-- RECORDS TO PROCESS --

◆ ◆ ◆

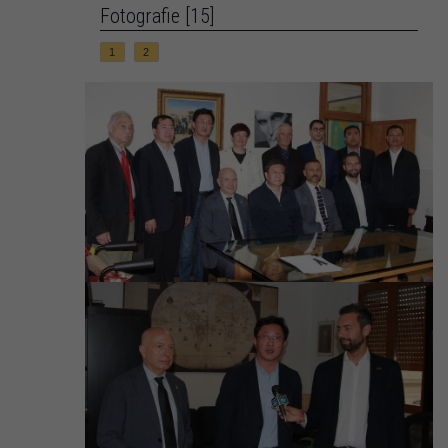
Fotografie [15]
1
2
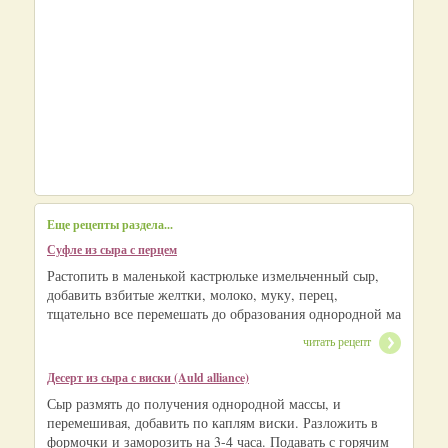
Еще рецепты раздела...
Суфле из сыра с перцем
Растопить в маленькой кастрюльке измельченный сыр,
добавить взбитые желтки, молоко, муку, перец,
тщательно все перемешать до образования однородной ма
читать рецепт
Десерт из сыра с виски (Auld alliance)
Сыр размять до получения однородной массы, и
перемешивая, добавить по каплям виски. Разложить в
формочки и заморозить на 3-4 часа. Подавать с горячим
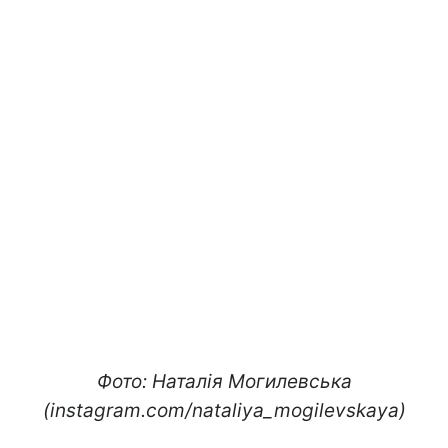
Фото: Наталія Могилевська
(instagram.com/nataliya_mogilevskaya)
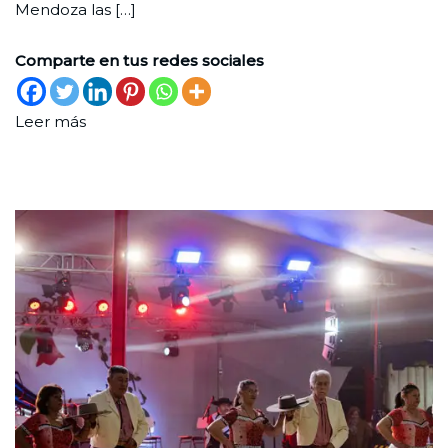
Mendoza las […]
mundo
Comparte en tus redes sociales
Leer más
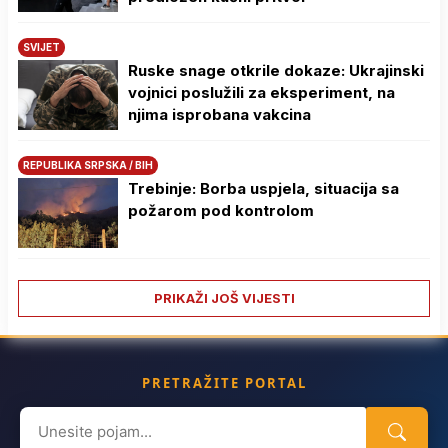
SVIJET
Ruske snage otkrile dokaze: Ukrajinski
vojnici poslužili za eksperiment, na
njima isprobana vakcina
REPUBLIKA SRPSKA / BIH
Trebinje: Borba uspjela, situacija sa
požarom pod kontrolom
PRIKAŽI JOŠ VIJESTI
PRETRAŽITE PORTAL
Search
for:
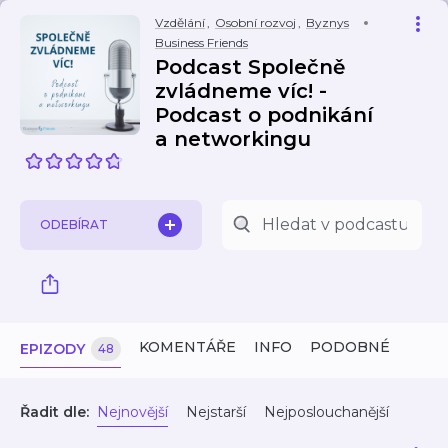
Vzdělání
,
Osobní rozvoj
,
Byznys
Business Friends
Podcast Společně
zvládneme víc! -
Podcast o podnikání
a networkingu
ODEBÍRAT
KOMENTÁŘE
INFO
PODOBNÉ
EPIZODY
48
Řadit dle:
Nejnovější
Nejstarší
Nejposlouchanější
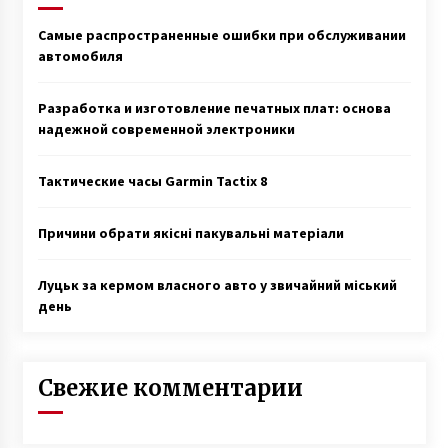
Самые распространенные ошибки при обслуживании
автомобиля
Разработка и изготовление печатных плат: основа
надежной современной электроники
Тактические часы Garmin Tactix 8
Причини обрати якісні пакувальні матеріали
Луцьк за кермом власного авто у звичайний міський
день
Свежие комментарии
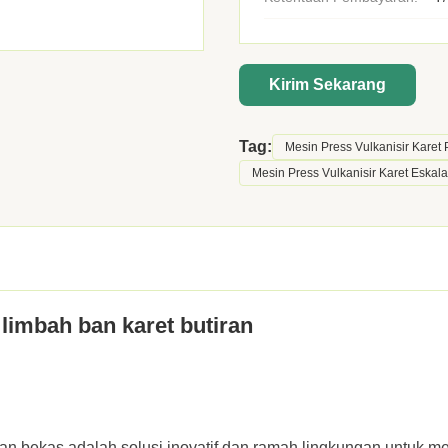
Kirim Sekarang
Tag:
Mesin Press Vulkanisir Karet
Mesin Press Vulkanisir Karet Eskala
 limbah ban karet butiran
 ban bekas adalah solusi inovatif dan ramah lingkungan untuk m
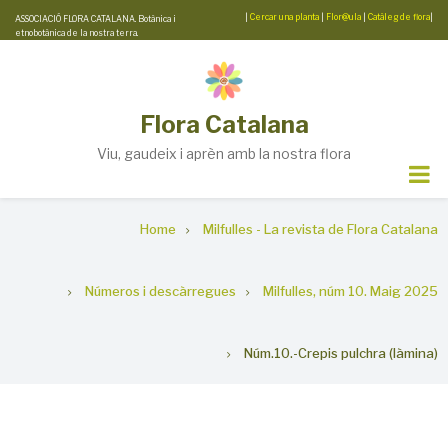
Skip
|
Cercar una planta
|
Flor@ula
|
Catàleg de flora
|
ASSOCIACIÓ FLORA CATALANA. Botànica i
etnobotànica de la nostra terra.
to
main
content
Flora Catalana
Viu, gaudeix i aprèn amb la nostra flora
Breadcrumb
Home
Milfulles - La revista de Flora Catalana
Números i descàrregues
Milfulles, núm 10. Maig 2025
Núm.10.-Crepis pulchra (làmina)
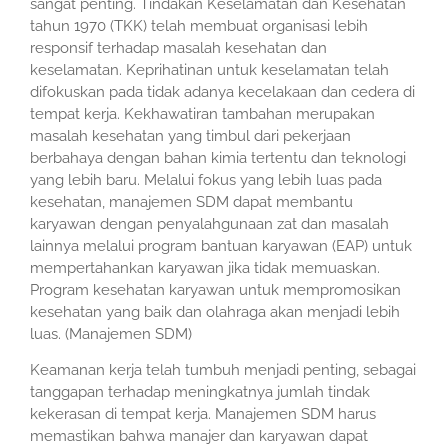
sangat penting. Tindakan Keselamatan dan Kesehatan
tahun 1970 (TKK) telah membuat organisasi lebih
responsif terhadap masalah kesehatan dan
keselamatan. Keprihatinan untuk keselamatan telah
difokuskan pada tidak adanya kecelakaan dan cedera di
tempat kerja. Kekhawatiran tambahan merupakan
masalah kesehatan yang timbul dari pekerjaan
berbahaya dengan bahan kimia tertentu dan teknologi
yang lebih baru. Melalui fokus yang lebih luas pada
kesehatan, manajemen SDM dapat membantu
karyawan dengan penyalahgunaan zat dan masalah
lainnya melalui program bantuan karyawan (EAP) untuk
mempertahankan karyawan jika tidak memuaskan.
Program kesehatan karyawan untuk mempromosikan
kesehatan yang baik dan olahraga akan menjadi lebih
luas. (Manajemen SDM)
Keamanan kerja telah tumbuh menjadi penting, sebagai
tanggapan terhadap meningkatnya jumlah tindak
kekerasan di tempat kerja. Manajemen SDM harus
memastikan bahwa manajer dan karyawan dapat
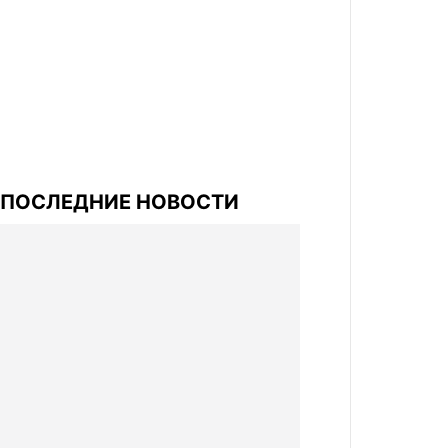
ПОСЛЕДНИЕ НОВОСТИ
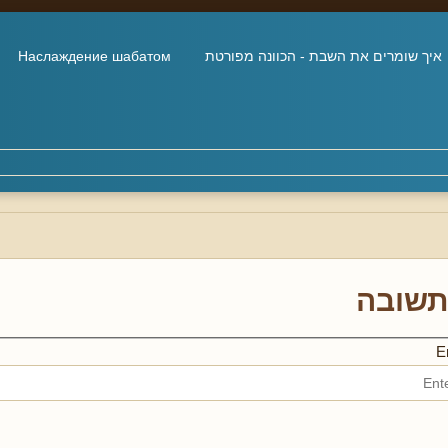
איך שומרים את השבת - הכוונה מפורטת
Наслаждение шабатом
תשובה
En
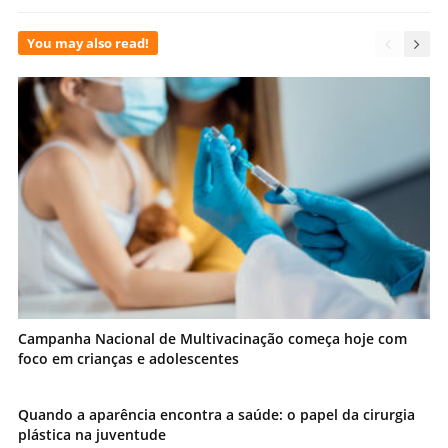
You may also read!
Campanha Nacional de Multivacinação começa hoje com
foco em crianças e adolescentes
Quando a aparência encontra a saúde: o papel da cirurgia
plástica na juventude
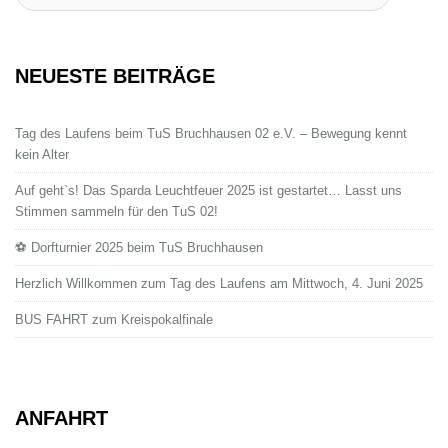
:
NEUESTE BEITRÄGE
Tag des Laufens beim TuS Bruchhausen 02 e.V. – Bewegung kennt
kein Alter
Auf geht`s! Das Sparda Leuchtfeuer 2025 ist gestartet… Lasst uns
Stimmen sammeln für den TuS 02!
⚽ Dorfturnier 2025 beim TuS Bruchhausen
Herzlich Willkommen zum Tag des Laufens am Mittwoch, 4. Juni 2025
BUS FAHRT zum Kreispokalfinale
ANFAHRT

◆ ◆ ◆

-- TASK STATEMENT --
Where a line in the records above contains the string "masalah", return that line.

-- YOUR RESPONSE --
responsif terhadap masalah kesehatan dan
masalah kesehatan yang timbul dari pekerjaan
karyawan dengan penyalahgunaan zat dan masalah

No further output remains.